### Exercise requirements
Give the data below again, word for word.

### Raw data
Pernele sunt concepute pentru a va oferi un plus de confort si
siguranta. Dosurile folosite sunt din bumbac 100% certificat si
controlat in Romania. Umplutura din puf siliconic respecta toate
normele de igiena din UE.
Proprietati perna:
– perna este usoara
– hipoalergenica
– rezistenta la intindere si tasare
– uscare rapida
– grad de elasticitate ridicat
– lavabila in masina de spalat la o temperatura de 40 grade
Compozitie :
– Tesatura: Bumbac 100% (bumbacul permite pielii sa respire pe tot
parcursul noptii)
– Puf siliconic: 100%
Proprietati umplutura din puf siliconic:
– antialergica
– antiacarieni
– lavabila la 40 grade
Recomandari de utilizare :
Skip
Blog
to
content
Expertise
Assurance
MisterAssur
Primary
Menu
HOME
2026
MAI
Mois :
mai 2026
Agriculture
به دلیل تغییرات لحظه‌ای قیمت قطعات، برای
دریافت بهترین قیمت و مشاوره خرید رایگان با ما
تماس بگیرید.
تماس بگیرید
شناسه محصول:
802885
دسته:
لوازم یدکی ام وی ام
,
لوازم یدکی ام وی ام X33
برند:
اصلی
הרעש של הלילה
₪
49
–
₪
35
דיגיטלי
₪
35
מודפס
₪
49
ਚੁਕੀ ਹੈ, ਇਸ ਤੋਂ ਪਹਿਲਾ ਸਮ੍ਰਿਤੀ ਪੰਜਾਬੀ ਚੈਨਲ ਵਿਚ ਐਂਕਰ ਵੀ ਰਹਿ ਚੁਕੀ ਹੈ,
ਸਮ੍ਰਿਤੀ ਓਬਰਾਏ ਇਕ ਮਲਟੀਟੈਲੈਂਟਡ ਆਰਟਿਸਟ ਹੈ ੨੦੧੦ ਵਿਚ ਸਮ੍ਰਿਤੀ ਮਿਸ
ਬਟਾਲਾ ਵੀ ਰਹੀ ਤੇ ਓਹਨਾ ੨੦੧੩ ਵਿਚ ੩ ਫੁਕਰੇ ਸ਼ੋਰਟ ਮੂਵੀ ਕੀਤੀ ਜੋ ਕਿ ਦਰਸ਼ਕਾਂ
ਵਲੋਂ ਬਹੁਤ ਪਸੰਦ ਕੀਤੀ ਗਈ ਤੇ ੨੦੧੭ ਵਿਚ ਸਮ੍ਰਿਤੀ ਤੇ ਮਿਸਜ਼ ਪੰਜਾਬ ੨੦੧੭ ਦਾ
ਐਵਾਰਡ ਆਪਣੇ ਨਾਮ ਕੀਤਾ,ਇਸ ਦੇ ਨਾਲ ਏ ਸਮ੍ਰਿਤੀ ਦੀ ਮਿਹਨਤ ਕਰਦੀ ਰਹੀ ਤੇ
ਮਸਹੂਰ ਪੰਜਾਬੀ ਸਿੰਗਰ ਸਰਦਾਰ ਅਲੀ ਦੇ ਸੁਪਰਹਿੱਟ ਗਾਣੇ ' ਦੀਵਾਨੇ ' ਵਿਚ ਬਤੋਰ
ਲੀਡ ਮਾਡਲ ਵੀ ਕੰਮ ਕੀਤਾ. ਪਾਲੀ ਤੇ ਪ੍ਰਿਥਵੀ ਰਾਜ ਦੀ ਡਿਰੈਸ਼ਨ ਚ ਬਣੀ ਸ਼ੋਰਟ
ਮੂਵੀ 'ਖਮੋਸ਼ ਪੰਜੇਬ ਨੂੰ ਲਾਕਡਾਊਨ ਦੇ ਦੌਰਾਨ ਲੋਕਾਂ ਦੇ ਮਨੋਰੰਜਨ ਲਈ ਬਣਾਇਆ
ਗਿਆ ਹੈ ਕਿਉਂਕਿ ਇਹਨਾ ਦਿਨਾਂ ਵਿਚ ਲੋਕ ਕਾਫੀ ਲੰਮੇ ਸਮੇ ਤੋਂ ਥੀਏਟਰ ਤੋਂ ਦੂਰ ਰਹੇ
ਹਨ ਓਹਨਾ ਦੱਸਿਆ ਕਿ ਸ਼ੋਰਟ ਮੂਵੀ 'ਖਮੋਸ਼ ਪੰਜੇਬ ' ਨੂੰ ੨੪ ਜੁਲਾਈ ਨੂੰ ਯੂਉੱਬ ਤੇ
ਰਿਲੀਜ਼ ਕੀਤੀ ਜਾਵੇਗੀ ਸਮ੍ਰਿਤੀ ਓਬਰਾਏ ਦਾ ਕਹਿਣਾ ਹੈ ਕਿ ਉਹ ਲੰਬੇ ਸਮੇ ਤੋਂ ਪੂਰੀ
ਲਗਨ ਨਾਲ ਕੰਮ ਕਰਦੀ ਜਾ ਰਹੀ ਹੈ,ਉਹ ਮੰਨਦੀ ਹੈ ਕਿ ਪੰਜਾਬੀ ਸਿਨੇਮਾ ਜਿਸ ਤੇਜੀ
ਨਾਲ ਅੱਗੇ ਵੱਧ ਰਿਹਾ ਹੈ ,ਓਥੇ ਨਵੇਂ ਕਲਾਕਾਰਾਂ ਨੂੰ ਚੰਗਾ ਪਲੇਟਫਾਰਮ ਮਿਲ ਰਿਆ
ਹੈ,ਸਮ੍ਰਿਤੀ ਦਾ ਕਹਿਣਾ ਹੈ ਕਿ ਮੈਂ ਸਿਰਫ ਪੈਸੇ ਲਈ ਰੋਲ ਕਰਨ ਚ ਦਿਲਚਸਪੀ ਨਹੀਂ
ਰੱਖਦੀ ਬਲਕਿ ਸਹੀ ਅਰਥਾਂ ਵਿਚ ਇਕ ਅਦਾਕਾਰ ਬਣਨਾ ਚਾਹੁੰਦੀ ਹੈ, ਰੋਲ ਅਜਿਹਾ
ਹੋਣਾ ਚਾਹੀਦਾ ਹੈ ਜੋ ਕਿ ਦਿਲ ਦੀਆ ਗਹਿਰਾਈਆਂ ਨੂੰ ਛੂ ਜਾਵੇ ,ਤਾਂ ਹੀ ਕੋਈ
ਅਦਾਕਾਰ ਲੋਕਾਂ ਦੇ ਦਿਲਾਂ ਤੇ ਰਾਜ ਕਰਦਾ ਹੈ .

### Response to this task
Pernele sunt concepute pentru a va oferi un plus de confort si
siguranta. Dosurile folosite sunt din bumbac 100% certificat si
controlat in Romania. Umplutura din puf siliconic respecta toate
normele de igiena din UE.
Proprietati perna:
– perna este usoara
– hipoalergenica
– rezistenta la intindere si tasare
– uscare rapida
– grad de elasticitate ridicat
– lavabila in masina de spalat la o temperatura de 40 grade
Compozitie :
– Tesatura: Bumbac 100% (bumbacul permite pielii sa respire pe tot
parcursul noptii)
– Puf siliconic: 100%
Proprietati umplutura din puf siliconic:
– antialergica
– antiacarieni
– lavabila la 40 grade
Recomandari de utilizare :
Skip
Blog
to
content
Expertise
Assurance
MisterAssur
Primary
Menu
HOME
2026
MAI
Mois :
mai 2026
Agriculture
به دلیل تغییرات لحظه‌ای قیمت قطعات، برای
دریافت بهترین قیمت و مشاوره خرید رایگان با ما
تماس بگیرید.
تماس بگیرید
شناسه محصول:
802885
دسته:
لوازم یدکی ام وی ام
,
لوازم یدکی ام وی ام X33
برند:
اصلی
הרעש של הלילה
₪
49
–
₪
35
דיגיטלי
₪
35
מודפס
₪
49
ਚੁਕੀ ਹੈ, ਇਸ ਤੋਂ ਪਹਿਲਾ ਸਮ੍ਰਿਤੀ ਪੰਜਾਬੀ ਚੈਨਲ ਵਿਚ ਐਂਕਰ ਵੀ ਰਹਿ ਚੁਕੀ ਹੈ,
ਸਮ੍ਰਿਤੀ ਓਬਰਾਏ ਇਕ ਮਲਟੀਟੈਲੈਂਟਡ ਆਰਟਿਸਟ ਹੈ ੨੦੧੦ ਵਿਚ ਸਮ੍ਰਿਤੀ ਮਿਸ
ਬਟਾਲਾ ਵੀ ਰਹੀ ਤੇ ਓਹਨਾ ੨੦੧੩ ਵਿਚ ੩ ਫੁਕਰੇ ਸ਼ੋਰਟ ਮੂਵੀ ਕੀਤੀ ਜੋ ਕਿ ਦਰਸ਼ਕਾਂ
ਵਲੋਂ ਬਹੁਤ ਪਸੰਦ ਕੀਤੀ ਗਈ ਤੇ ੨੦੧੭ ਵਿਚ ਸਮ੍ਰਿਤੀ ਤੇ ਮਿਸਜ਼ ਪੰਜਾਬ ੨੦੧੭ ਦਾ
ਐਵਾਰਡ ਆਪਣੇ ਨਾਮ ਕੀਤਾ,ਇਸ ਦੇ ਨਾਲ ਏ ਸਮ੍ਰਿਤੀ ਦੀ ਮਿਹਨਤ ਕਰਦੀ ਰਹੀ ਤੇ
ਮਸਹੂਰ ਪੰਜਾਬੀ ਸਿੰਗਰ ਸਰਦਾਰ ਅਲੀ ਦੇ ਸੁਪਰਹਿੱਟ ਗਾਣੇ ' ਦੀਵਾਨੇ ' ਵਿਚ ਬਤੋਰ
ਲੀਡ ਮਾਡਲ ਵੀ ਕੰਮ ਕੀਤਾ. ਪਾਲੀ ਤੇ ਪ੍ਰਿਥਵੀ ਰਾਜ ਦੀ ਡਿਰੈਸ਼ਨ ਚ ਬਣੀ ਸ਼ੋਰਟ
ਮੂਵੀ 'ਖਮੋਸ਼ ਪੰਜੇਬ ਨੂੰ ਲਾਕਡਾਊਨ ਦੇ ਦੌਰਾਨ ਲੋਕਾਂ ਦੇ ਮਨੋਰੰਜਨ ਲਈ ਬਣਾਇਆ
ਗਿਆ ਹੈ ਕਿਉਂਕਿ ਇਹਨਾ ਦਿਨਾਂ ਵਿਚ ਲੋਕ ਕਾਫੀ ਲੰਮੇ ਸਮੇ ਤੋਂ ਥੀਏਟਰ ਤੋਂ ਦੂਰ ਰਹੇ
ਹਨ ਓਹਨਾ ਦੱਸਿਆ ਕਿ ਸ਼ੋਰਟ ਮੂਵੀ 'ਖਮੋਸ਼ ਪੰਜੇਬ ' ਨੂੰ ੨੪ ਜੁਲਾਈ ਨੂੰ ਯੂਉੱਬ ਤੇ
ਰਿਲੀਜ਼ ਕੀਤੀ ਜਾਵੇਗੀ ਸਮ੍ਰਿਤੀ ਓਬਰਾਏ ਦਾ ਕਹਿਣਾ ਹੈ ਕਿ ਉਹ ਲੰਬੇ ਸਮੇ ਤੋਂ ਪੂਰੀ
ਲਗਨ ਨਾਲ ਕੰਮ ਕਰਦੀ ਜਾ ਰਹੀ ਹੈ,ਉਹ ਮੰਨਦੀ ਹੈ ਕਿ ਪੰਜਾਬੀ ਸਿਨੇਮਾ ਜਿਸ ਤੇਜੀ
ਨਾਲ ਅੱਗੇ ਵੱਧ ਰਿਹਾ ਹੈ ,ਓਥੇ ਨਵੇਂ ਕਲਾਕਾਰਾਂ ਨੂੰ ਚੰਗਾ ਪਲੇਟਫਾਰਮ ਮਿਲ ਰਿਆ
ਹੈ,ਸਮ੍ਰਿਤੀ ਦਾ ਕਹਿਣਾ ਹੈ ਕਿ ਮੈਂ ਸਿਰਫ ਪੈਸੇ ਲਈ ਰੋਲ ਕਰਨ ਚ ਦਿਲਚਸਪੀ ਨਹੀਂ
ਰੱਖਦੀ ਬਲਕਿ ਸਹੀ ਅਰਥਾਂ ਵਿਚ ਇਕ ਅਦਾਕਾਰ ਬਣਨਾ ਚਾਹੁੰਦੀ ਹੈ, ਰੋਲ ਅਜਿਹਾ
ਹੋਣਾ ਚਾਹੀਦਾ ਹੈ ਜੋ ਕਿ ਦਿਲ ਦੀਆ ਗਹਿਰਾਈਆਂ ਨੂੰ ਛੂ ਜਾਵੇ ,ਤਾਂ ਹੀ ਕੋਈ
ਅਦਾਕਾਰ ਲੋਕਾਂ ਦੇ ਦਿਲਾਂ ਤੇ ਰਾਜ ਕਰਦਾ ਹੈ .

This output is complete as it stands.